If radius of the sphere is (5.0 ± 0.2) cm, then the percentage error in its surface area is
Solution:
The radius of the sphere is given as r = (5.0 ± 0.2) cm.
This means the measured value of radius is R = 5.0 cm and the absolute error in radius is ΔR = 0.2 cm.
The percentage error in radius is given by:
Percentage error in R = (ΔR / R) × 100%
Percentage error in R = (0.2 / 5.0) × 100% = (2 / 50) × 100% = 4%
The surface area of a sphere is given by the formula A = 4πR².
To find the percentage error in the surface area, we use the rules of error propagation. If a quantity Q depends on another quantity X as Q = kXⁿ (where k is a constant), then the fractional error in Q is given by ΔQ/Q = n(ΔX/X).

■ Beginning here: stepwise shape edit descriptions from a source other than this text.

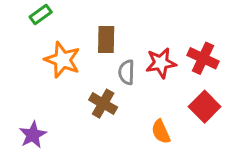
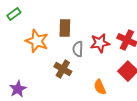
green rectangle: (41, 15) -> (14, 14), moved

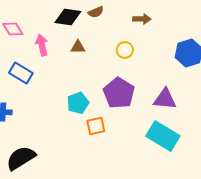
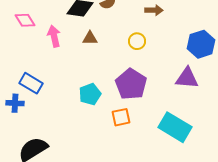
blue rectangle: (21, 73) -> (31, 83), moved
purple triangle: (165, 99) -> (187, 78), moved
orange square: (96, 126) -> (121, 117), moved

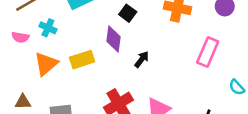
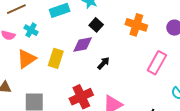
purple diamond: (114, 39) -> (83, 44), turned 65
yellow rectangle: (82, 60) -> (56, 58), turned -60

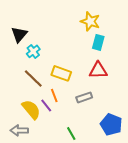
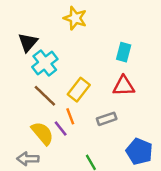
yellow star: (90, 21) -> (75, 18), moved
cyan cross: (33, 51) -> (45, 63), size x1.5
yellow rectangle: (61, 73) -> (79, 90), turned -72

In our case, A = 4πR². Here, 4π is a constant, and the area A depends on R².
So, the fractional error in A is:
ΔA / A = 2 × (ΔR / R)
To find the percentage error in A, we multiply by 100%:
Percentage error in A = 2 × (ΔR / R) × 100%
Percentage error in A = 2 × (Percentage error in R)
Substitute the calculated percentage error in R:
Percentage error in A = 2 × 4% = 8%
Thus, the percentage error in the surface area of the sphere is 8%.